Journalist Toby Young speaks at The Convention on the deep impact of Brexit. Photograph: Ray Tang/REX/Shutterstock
Brexit

Remainers urge united strategy for election

An audience of 1,300 debates the future of post-Brexit Britain
Sat 13 May 2017 19.05 EDT

There is little unity in most discussions about Brexit. But unity was the theme at a “convention” on Britain’s post-referendum future, with pleas for unity in the general election.Anthony Grayling, the Oxford philosopher, said it was vital that “as many votes as possible are cast for anti-Brexit candidates” and Nick Clegg, the former Lib Dem leader, said politicians were “duty-bound to work together”.

Members of the audience at Brexit and the Political Crash, organised by journalist Henry Porter and co-sponsored by the Observer, repeatedly urged speakers and panellists to unite against Brexit.

“From my point of view, this general election is irrelevant to the issue of a second referendum,” Grayling said. “But it does matter that there are as many votes as possible cast for anti-Brexit candidates.”

There are all sorts of reasons that Theresa May called the general election, Grayling said, but “the main one is that this is the only election she can possibly win. Because by 2020, the tsunami of bad news would be so overwhelming that she would never have a chance of winning.”

He echoed Clegg, who began the day with a plea for a more pluralist Labour. “We are duty bound to work together,” Clegg said. “It is important, under our electoral system, for Labour to learn pluralism. If it does there is hope, if it doesn’t there is no hope.”

Clegg said that the “moneyed elite” were using Brexit to advance the agenda of a “small state, off-shore, Singapore-style country”.

“We are now in the grip of a new Brexit elite who are operating like the new puppet masters of British politics. They are acting as a praetorian guard around the Brexit corps and Theresa May, who is their perfect prime minister.They have her exactly where they want her. And they are acting as a cabal who will kneecap any opposition and delegitimise any criticism.”

The 1,350 people who congregated at the Methodist Central Hall in Westminster were mostly pro-Remain, but they also heard from Michael Gove, the former justice minister, who described himself as a “big bad Brexiteer” who felt he was “as out of step as an Orangeman in the Vatican at a Papal mass”. He said he was “issuing an invitation” to Remain voters to get involved in the decisions shaping the future of the UK, as it was “overwhelmingly likely” that Britain would leave the EU.The country would be discussing issues including migration, defence, international development, he said.

“If you focus on Brexit, what you may find is that the solutions that come about do not reflect Britain in its pluralism and raucous diversity.”

Gove’s speech was received without interruption, but his question and answer session was cut short after repeated heckling.

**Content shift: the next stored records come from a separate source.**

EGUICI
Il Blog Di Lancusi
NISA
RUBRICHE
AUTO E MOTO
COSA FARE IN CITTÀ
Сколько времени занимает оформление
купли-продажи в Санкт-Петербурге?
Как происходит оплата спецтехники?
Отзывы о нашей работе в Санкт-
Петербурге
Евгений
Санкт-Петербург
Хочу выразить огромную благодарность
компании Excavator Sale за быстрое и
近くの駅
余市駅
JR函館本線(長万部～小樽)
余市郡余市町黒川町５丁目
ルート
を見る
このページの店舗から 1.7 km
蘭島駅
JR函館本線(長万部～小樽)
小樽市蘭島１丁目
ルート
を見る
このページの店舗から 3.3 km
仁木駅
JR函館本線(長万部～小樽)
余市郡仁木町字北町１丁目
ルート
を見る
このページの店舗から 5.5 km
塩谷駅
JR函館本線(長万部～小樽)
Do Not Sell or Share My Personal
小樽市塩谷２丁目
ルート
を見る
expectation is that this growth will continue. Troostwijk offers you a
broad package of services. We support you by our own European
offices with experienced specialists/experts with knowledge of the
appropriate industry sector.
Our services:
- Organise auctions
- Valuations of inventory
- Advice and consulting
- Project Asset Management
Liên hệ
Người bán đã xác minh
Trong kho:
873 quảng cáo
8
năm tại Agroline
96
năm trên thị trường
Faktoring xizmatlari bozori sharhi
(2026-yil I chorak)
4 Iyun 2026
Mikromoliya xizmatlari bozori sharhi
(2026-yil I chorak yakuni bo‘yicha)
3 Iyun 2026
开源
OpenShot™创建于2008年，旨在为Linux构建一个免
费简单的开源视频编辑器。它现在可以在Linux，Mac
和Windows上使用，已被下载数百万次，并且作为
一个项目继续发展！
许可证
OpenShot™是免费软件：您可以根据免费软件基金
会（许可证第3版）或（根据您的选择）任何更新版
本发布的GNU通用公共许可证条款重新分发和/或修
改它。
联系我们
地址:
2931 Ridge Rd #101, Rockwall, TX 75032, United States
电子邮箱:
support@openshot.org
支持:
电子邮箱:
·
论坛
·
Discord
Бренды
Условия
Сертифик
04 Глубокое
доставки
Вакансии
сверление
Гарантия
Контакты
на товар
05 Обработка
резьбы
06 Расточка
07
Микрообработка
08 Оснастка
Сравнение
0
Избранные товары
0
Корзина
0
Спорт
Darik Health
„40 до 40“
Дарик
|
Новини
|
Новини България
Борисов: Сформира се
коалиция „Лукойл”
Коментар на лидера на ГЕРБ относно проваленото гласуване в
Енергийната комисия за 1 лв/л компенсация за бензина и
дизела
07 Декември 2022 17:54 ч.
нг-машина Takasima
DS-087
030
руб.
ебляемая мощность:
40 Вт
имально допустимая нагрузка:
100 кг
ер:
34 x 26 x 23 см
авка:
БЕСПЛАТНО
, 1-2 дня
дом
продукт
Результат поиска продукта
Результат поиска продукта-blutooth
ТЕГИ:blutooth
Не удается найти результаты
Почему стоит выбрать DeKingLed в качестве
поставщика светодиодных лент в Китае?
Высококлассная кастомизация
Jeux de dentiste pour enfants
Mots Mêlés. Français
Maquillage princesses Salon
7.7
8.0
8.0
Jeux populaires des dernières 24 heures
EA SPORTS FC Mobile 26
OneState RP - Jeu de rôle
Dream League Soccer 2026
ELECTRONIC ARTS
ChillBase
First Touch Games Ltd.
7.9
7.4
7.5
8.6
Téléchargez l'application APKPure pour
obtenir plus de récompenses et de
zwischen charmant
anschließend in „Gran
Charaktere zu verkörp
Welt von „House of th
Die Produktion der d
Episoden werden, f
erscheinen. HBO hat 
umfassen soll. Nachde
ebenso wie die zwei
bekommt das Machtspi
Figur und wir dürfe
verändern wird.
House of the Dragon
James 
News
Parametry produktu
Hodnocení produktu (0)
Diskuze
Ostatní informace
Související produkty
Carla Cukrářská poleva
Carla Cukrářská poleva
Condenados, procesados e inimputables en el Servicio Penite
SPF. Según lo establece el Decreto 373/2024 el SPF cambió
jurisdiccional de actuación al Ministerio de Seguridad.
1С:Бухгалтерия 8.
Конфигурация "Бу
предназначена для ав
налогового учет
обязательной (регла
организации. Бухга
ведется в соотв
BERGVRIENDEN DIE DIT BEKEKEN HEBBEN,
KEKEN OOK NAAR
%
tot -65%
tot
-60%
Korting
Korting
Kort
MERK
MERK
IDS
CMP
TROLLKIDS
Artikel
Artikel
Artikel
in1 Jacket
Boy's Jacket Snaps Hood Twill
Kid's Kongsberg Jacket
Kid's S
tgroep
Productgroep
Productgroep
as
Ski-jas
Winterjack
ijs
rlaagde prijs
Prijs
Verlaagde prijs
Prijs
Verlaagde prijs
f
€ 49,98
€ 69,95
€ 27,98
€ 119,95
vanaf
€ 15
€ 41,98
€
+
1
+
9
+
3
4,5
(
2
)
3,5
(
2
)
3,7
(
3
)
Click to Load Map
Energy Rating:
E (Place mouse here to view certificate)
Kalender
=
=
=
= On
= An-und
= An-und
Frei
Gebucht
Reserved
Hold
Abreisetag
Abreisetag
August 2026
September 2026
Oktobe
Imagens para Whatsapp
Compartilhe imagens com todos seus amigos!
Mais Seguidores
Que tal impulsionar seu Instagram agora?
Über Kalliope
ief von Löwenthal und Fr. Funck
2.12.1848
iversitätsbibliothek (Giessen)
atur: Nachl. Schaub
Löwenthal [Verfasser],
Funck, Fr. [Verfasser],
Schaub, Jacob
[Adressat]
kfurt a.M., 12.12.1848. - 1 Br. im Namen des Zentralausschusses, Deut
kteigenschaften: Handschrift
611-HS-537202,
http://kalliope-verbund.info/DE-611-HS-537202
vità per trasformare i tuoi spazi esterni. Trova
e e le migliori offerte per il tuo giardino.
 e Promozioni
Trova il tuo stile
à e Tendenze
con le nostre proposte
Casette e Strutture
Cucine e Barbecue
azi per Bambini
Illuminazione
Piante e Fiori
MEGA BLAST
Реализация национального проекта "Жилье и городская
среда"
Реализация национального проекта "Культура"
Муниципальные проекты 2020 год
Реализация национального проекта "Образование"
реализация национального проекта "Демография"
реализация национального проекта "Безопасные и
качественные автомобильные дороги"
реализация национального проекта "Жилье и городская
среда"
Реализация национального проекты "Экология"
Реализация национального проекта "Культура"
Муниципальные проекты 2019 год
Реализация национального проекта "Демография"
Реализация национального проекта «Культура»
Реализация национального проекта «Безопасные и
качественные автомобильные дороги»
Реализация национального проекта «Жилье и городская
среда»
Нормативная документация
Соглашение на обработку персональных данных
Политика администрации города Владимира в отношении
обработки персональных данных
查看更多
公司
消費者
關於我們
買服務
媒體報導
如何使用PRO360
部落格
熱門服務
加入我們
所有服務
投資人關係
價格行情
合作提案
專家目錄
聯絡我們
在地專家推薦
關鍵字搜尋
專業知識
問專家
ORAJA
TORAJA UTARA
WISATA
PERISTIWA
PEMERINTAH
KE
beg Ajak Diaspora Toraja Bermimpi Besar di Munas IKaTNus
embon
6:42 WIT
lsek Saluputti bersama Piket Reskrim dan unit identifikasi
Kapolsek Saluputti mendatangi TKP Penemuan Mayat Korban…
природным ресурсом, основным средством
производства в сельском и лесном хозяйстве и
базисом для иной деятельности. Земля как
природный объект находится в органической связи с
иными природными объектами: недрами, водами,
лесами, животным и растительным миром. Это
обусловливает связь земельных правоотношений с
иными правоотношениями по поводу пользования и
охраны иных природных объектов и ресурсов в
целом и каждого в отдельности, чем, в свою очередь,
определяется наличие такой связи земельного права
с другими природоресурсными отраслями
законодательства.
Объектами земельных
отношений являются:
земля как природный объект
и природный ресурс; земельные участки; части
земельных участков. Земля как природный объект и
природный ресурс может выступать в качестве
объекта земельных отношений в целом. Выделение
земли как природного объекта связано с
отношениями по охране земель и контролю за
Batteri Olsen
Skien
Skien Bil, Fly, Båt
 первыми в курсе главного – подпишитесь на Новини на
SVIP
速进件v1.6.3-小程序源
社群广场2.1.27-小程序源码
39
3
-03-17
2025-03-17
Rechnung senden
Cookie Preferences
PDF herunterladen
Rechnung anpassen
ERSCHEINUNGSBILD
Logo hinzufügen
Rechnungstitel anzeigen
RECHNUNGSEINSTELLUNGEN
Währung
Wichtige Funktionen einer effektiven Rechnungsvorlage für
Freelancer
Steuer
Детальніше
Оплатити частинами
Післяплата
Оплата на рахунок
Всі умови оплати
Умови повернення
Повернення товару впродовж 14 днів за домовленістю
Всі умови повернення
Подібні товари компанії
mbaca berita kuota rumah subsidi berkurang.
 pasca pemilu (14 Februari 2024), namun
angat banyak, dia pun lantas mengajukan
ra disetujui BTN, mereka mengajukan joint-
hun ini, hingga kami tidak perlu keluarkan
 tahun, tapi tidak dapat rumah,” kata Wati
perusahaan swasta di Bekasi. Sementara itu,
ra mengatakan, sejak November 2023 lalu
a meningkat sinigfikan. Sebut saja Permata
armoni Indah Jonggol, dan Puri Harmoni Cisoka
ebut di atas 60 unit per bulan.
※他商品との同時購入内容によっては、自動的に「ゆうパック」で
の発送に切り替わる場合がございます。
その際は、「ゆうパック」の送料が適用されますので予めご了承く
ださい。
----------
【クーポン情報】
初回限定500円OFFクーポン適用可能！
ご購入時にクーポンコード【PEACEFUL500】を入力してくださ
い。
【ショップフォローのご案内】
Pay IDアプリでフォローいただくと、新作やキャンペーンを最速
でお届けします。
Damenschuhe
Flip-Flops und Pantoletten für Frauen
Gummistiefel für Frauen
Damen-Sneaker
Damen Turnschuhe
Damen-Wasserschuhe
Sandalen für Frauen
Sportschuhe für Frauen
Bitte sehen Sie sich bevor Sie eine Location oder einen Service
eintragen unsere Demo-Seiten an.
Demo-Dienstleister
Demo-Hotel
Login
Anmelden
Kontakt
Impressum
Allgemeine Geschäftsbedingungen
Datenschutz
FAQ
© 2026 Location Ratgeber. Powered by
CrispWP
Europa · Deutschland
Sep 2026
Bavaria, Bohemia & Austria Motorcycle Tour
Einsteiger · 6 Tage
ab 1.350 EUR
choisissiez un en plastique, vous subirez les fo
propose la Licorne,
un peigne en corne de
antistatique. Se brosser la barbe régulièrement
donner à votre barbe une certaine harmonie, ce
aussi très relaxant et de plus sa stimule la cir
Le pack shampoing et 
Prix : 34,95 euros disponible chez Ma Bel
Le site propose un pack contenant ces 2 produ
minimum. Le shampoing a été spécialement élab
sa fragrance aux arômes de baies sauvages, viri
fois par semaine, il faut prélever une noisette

When he made the point that few people in the room could name “any of London’s 10 MEPs” – there are actually eight – one man asked him “Who are you?”

Journalist and free schools advocate Toby Young had referred to the audience as “bug-eyed losers” beforehand, but during a panel discussion on a possible second referendum he offered them some advice. “If you think it’s going to go pear-shaped, wait 10 or 15 years till things have gone completely pear-shaped, and then argue for another referendum.”

He said the two-year period of negotiations would not be long enough for the government to reach a trade deal. “In all likelihood, we’ll have the Article 50 terms and we won’t know what our future arrangements will be.”

Jolyon Maugham, the barrister who has been at the forefront of legal opposition to Brexit, said it was important to listen to people who voted Leave. “What happens if the people who voted for Brexit who voted to get a better NHS, for less immigration, for greater prosperity, are not heard? What if those things they were promised do not happen? To drag people out of the EU in those circumstances isn’t democracy, it’s dictatorship.”

He said that there are major issues facing the western world and that Brexit was “a distraction” from these.

At a morning session, the author and journalist David Goodheart said fears “that Britain will become a more nationalistic and chauvinistic country” were misplaced.

“Brexit does allow us to press the reset button to allow us to promote an almost Danny Boyle-like benign nationalism,” he said, and added that few people in the UK held racist attitudes.

He was challenged by Helena Kennedy QC, who said that Brexit was being presented in an “ugly, hostile, xenophobic way”.

“There were some racist and chauvinistic people. There always are but they didn’t dominate the debate,” Goodheart responded.

Baroness Warsi, the former foreign minister, said the way issues of refugees and migration had been raised before the referendum was toxic, citing a Barnsley man who said he had voted because “I want Muslims out”.

“The message was, ‘If you don’t vote Brexit our women are going to be raped in the streets’. It was really nasty political campaigning, and to me if you run a toxic campaign you end up with a toxic country.”